Onoko - Manon Duparc & François Pain French, b. 1991/1988

Biography

"Onoko is a molecule of imagination born at 24:01, in the utopian minute where imagination gives way to dreams. Made of a symbiotic duo, Manon Duparc & François Pain – it is a shared creative voice, a plea for an imaginary world in which every image is an invitation to go beyond perception."

Onoko

Born in France, the artistic duo Manon Duparc (b. 1991) & François Pain (b. 1988) met at the very beginning of their creative journeys. Both studied in Geneva between 2009 and 2015 - interior architecture and design for her, architecture for him.

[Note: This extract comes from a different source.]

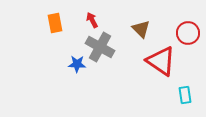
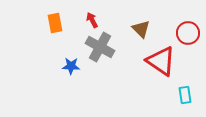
blue star: moved 6 px left, 2 px down
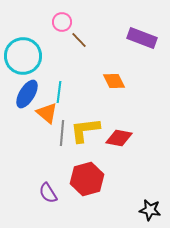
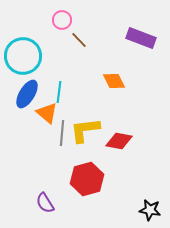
pink circle: moved 2 px up
purple rectangle: moved 1 px left
red diamond: moved 3 px down
purple semicircle: moved 3 px left, 10 px down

They quickly evolved into a shared artistic vision, leading them to focus exlusively on photographic images.

 

In 2017, they founded Think Utopia, an architectural photography atelier whose distinctive style and approach, navigating between geometric details and enigmatic atmospheres, quickly earned them commissions for prestigious museums such as the «Bourse de Commerce - Pinault collection» designed by Tadao Ando, the «Carmignac Foundation» museum and the «Albert Kahn photography museum» designed by Kengo Kuma.

 

In 2020, wishing to highlight their personal creations, Manon Duparc & François Pain gave birth to their shared creative voice under the name «Onoko». They immediately began to appear in Off Spaces and Project Rooms for group and solo exhibitions, in and around Geneva and at the Venice Biennale 2021.

 

For their main photographic series, "Percept," Manon and François capture fleeting moments that transcend the visible world.​ Seeking subtle, enigmatic atmospheres of light and color, their work bears witness to the formless soul of the void: a soul made of light, color, and sound. The subsequently unedited images, devoid of any figurative forms that would make their shots trivial, consist solely of intricate gradients of color but nevertheless reveal a profound sensitivity to the details of “light and form” or “forms of light,” to the atmosphere and its composition. This is a new approach to observing the poetry of light.